Will the floods end falling home insurance prices?

A flooded road with hazard signs
Floods have left parts of Britain underwater
"It’s unlikely that one series of events will cause an increase in premiums across the board," Ben Wilson, Gocompare.com
  • | by Kristian Dando

The news over the past few weeks has been dominated by scenes of communities devastated by floods.

The images of evacuated households and submerged farmland are heartbreaking, but they’re not entirely surprising given the seemingly increasing regularity of these events – after all, it was only a few months ago that the St Jude storm wreaked havoc across the country.
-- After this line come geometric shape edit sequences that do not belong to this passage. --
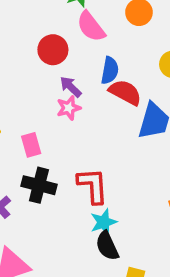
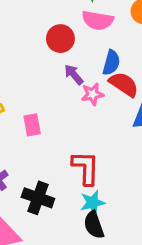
pink semicircle: (91, 27) -> (98, 20), turned -48
pink star: (69, 108) -> (92, 94), moved
black cross: (39, 185) -> (38, 198), moved

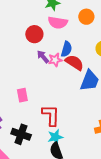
pink star: (92, 94) -> (55, 60), moved
pink rectangle: (32, 125) -> (22, 95), moved

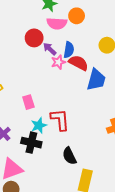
orange circle: (86, 17) -> (77, 16), moved
purple arrow: (43, 57) -> (50, 49), moved
cyan star: (55, 137) -> (39, 125), moved

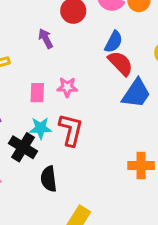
purple arrow: (50, 49) -> (46, 39), moved
pink star: (58, 62) -> (67, 87), moved
black semicircle: (69, 156) -> (49, 179), moved

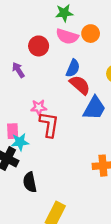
pink rectangle: (37, 93) -> (13, 131), moved
red L-shape: (71, 130) -> (49, 124), moved

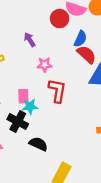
red circle: (39, 46) -> (60, 19), moved
pink star: (39, 107) -> (45, 65), moved
black semicircle: (30, 182) -> (38, 144), turned 126

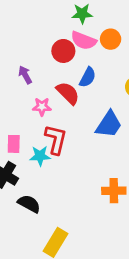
red semicircle: (86, 54) -> (68, 93), moved
cyan star: (30, 106) -> (40, 156), moved

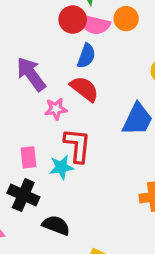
red circle: (63, 51) -> (73, 20), moved
purple arrow: (25, 75) -> (31, 74), size x1.6
blue semicircle: (88, 77) -> (86, 56), moved

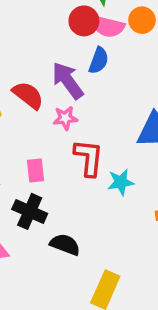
purple arrow: (31, 74) -> (68, 80), moved
red semicircle: (84, 89) -> (28, 95), moved
cyan star: (61, 167) -> (121, 182), moved

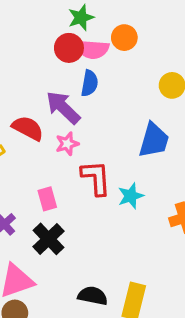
black cross: (30, 211) -> (49, 239), turned 32
black semicircle: (65, 244) -> (93, 296), moved

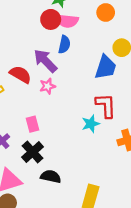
orange circle: (124, 38) -> (106, 12), moved
blue trapezoid: (154, 140) -> (106, 67), moved
red L-shape: (96, 178) -> (106, 106), moved
black semicircle: (93, 296) -> (51, 176), moved

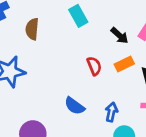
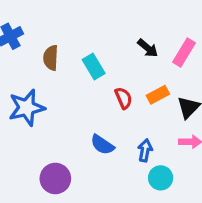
cyan rectangle: (78, 16) -> (94, 67), moved
black arrow: (120, 36) -> (148, 48), moved

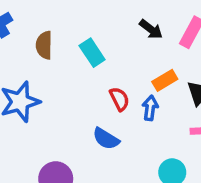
red semicircle: (124, 98) -> (119, 99), moved
blue arrow: (145, 150) -> (150, 108), moved

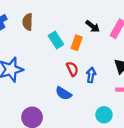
brown semicircle: (44, 45) -> (28, 22), moved
orange rectangle: (165, 80) -> (77, 43), moved, turned -40

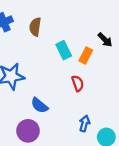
blue arrow: (91, 75) -> (85, 123), moved
blue semicircle: (63, 93) -> (39, 105), moved

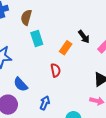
cyan rectangle: (64, 50) -> (37, 39), moved
blue arrow: (85, 123) -> (45, 103), moved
Hopefully the worst is over, but communities are only just beginning to piece their lives back together. In some cases it may take months to get back to normal.

So far, insurers have paid out over £70m for flood-related claims in England alone since the worst of the storms began, according to NFU Mutual.

But despite the seemingly increasing regularity of extreme meteorological events, home insurance prices have been on a downward spiral for some time.

The latest version of AA’s Insurance Premium Index, published last month, reported that the combined average home and contents policy was down 8.5% on the previous year.

But following a summit at Parliament this week, Association of British Insurer’s head of property Aidan Kerr refused to rule out higher home insurance costs: "It's too early to say whether this will have an impact on premiums," he said.

However, other experts believe that the price of home insurance is artificially low, and needs to go up. Speaking to trade magazine Insurance Age earlier this month, managing director for underwriting at Axa David Williams criticised the ‘stupid rates’ that some insurers are offering. “I hope they catch a cold and recognise rates are ridiculously low,” he said.

Ben Wilson, home insurance expert at Gocompare.com, reckons that it will be a while before everyone's prices will go up significantly - even if those who have suffered at the hands of the storms will be facing another blow with more expensive renewals. “It’s unlikely that one series of events will cause an increase in premiums across the board – however, if you have made a claim on your home insurance this year, it’s likely that your premium will rise at renewal. It makes sense to shop around, basing your search on the quality of product as well as price,” he said.

Does Flood Re need a re-think?

A memorandum of understanding between the government and the insurance industry last year established plans to set up a not-for-profit fund known as Flood Re. It is intended to help deliver affordable home insurance to households in flood-risk areas and will be funded by a £10.50 across-the-board levy on everyone’s home policies.

It was hoped that this would bring to an end the disagreement between the government and the insurance industry about how people in areas prone to flooding could get insurance, following the conclusion of a prior agreement last year.

However, a chief executive of a major insurer has cast doubt on whether Flood Re will provide sufficient protection for the most vulnerable homes, including those in Somerset which have been so badly hit recently.

Bronek Masojada, chief executive of Hiscox, told trade insurance industry title Post last week: "This week’s events show that the government's proposed flood insurance scheme would leave many homeowners in a desperate situation. As things stand, one in six households, including many that are under water right now, would be excluded from access to Flood Re. That cannot be right. What made sense in the heat of negotiation just won't work in the real world.

"Flood Re is great for Britain in concept, but the government's proposals fall short in practice. An urgent rethink is needed. It is unreasonable to exclude new homes, buy-to-let properties, and higher-value properties from Flood Re protection. We absolutely support a sustainable, mutualised solution to the problem of insurance, but the government must listen to growing concern from insurers and the public."